Deze beslissing en de hechte vriendschappen die hij op de kunstacademie sloot, zouden van grote betekenis blijken te zijn voor zijn verdere leven en werk. Een grote kunstenaarsdroom ging in vervulling en Boon gedroeg zich, aanvankelijk getooid met zwarte kaatsersband om zijn middel en later met zwarte hoed en zwierige witte sjaal, meer en meer als een dandy. In hun werk wilden de jonge schilder en zijn vrienden het masker van de burgerlijke wereld afrukken. Hoe de wereld er echt voor stond kon naar Boons opvatting alleen op authentieke, hoogstpersoonlijke wijze worden uitgedrukt in lijn en kleur.

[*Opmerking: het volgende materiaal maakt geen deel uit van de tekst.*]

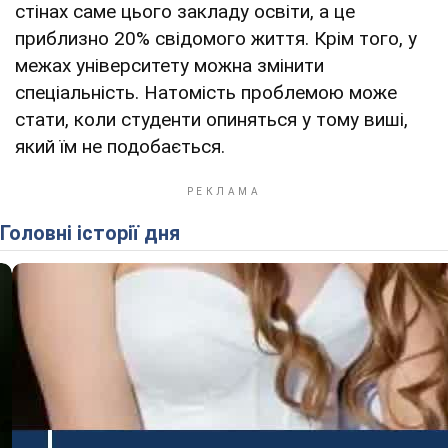
стінах саме цього закладу освіти, а це
приблизно 20% свідомого життя. Крім того, у
межах університету можна змінити
спеціальність. Натомість проблемою може
стати, коли студенти опиняться у тому виші,
який їм не подобається.
Головні історії дня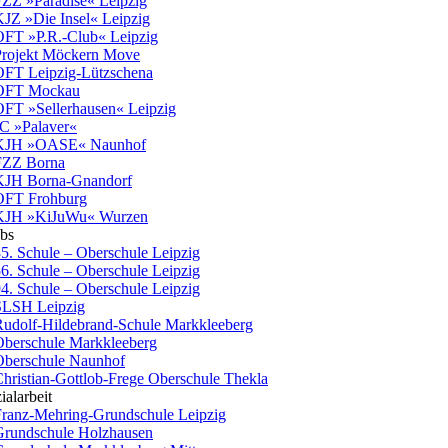
ZZ »Paradise« Leipzig
JZ »Die Insel« Leipzig
FT »P.R.-Club« Leipzig
rojekt Möckern Move
FT Leipzig-Lützschena
OFT Mockau
FT »Sellerhausen« Leipzig
C »Palaver«
KJH »OASE« Naunhof
FZZ Borna
KJH Borna-Gnandorf
OFT Frohburg
KJH »KiJuWu« Wurzen
ubs
5. Schule – Oberschule Leipzig
6. Schule – Oberschule Leipzig
4. Schule – Oberschule Leipzig
SLSH Leipzig
udolf-Hildebrand-Schule Markkleeberg
berschule Markkleeberg
berschule Naunhof
hristian-Gottlob-Frege Oberschule Thekla
ialarbeit
ranz-Mehring-Grundschule Leipzig
rundschule Holzhausen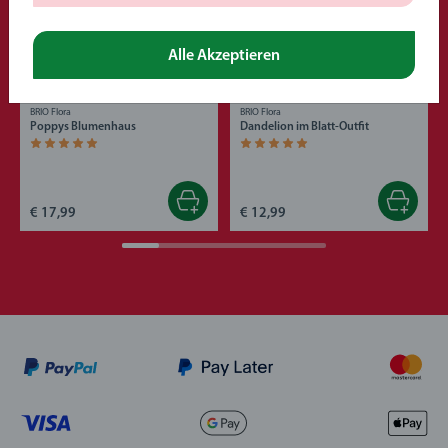
Alle Akzeptieren
BRIO Flora
BRIO Flora
Poppys Blumenhaus
Dandelion im Blatt-Outfit
Durchschnittliche Bewertung 4,9 von 5 Sternen.
Durchschnittliche Bewertung 4,9 von 5 S
€ 17,99
€ 12,99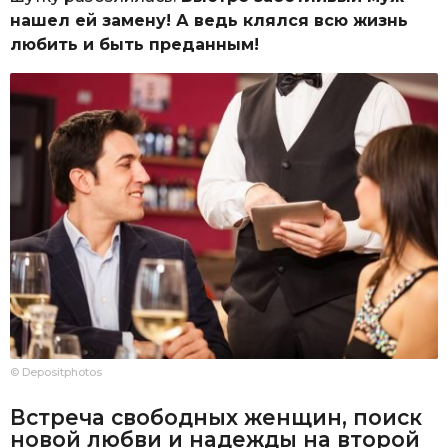
нашел ей замену! А ведь клялся всю жизнь
любить и быть преданным!
© Depositphotos
Встреча свободных женщин, поиск
новой любви и надежды на второй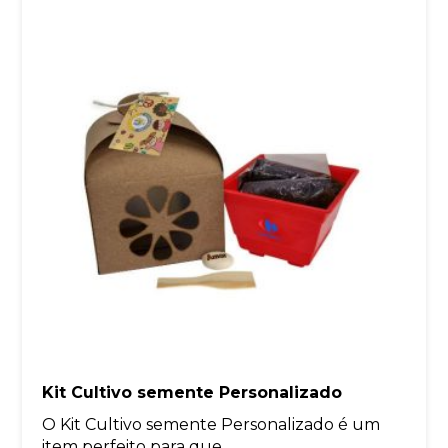
Kit Cultivo semente Personalizado
O Kit Cultivo semente Personalizado é um
item perfeito para que...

Gedurende de hele jaren dertig zou Boon deze nogal romantische visie op het kunstenaarschap huldigen en de cultus rond Vincent van Gogh, die zoals de mythe wil in de donkerste waanzin ten onder was gegaan om als genie herboren te worden, speelde daarbij een belangrijke rol. Volgens zijn vriend Morris Roggeman schilderde hij in die periode ook een paar schoenen die sterk aan Van Gogh deden denken. Schrijven deed hij niet veel, want Boons romantische kunstenaarsdroom hield immers in dat hij de wereld als schilder zou gaan veroveren. Er zijn wel enkele gedichten en prozafragmenten bekend uit die jaren, maar slechts één keer publiceerde Boon iets. Dat was in 1933 toen het prozafragment ‘De avond vraagt u’ werd afgedrukt in het tijdschrift De jonge generatie. Voor het overige liet Boon zijn werk alleen aan zijn meest intieme vrienden lezen.
Daar kwam verandering in tijdens de Tweede Wereldoorlog, toen Boon na een ernstige depressie uiteindelijk toch de keuze maakte voor de literatuur en de beeldende kunst enigszins naar de achtergrond schoof. De schilder Boon was niet langer in staat om de steeds dynamischer wordende wereld in beelden te vangen. Misschien zou het beter lukken met bewegende beelden, met film, maar daarvoor ontbrak het hem aan middelen en technische kennis. Daarom nam Boon zijn toevlucht tot het geschreven woord.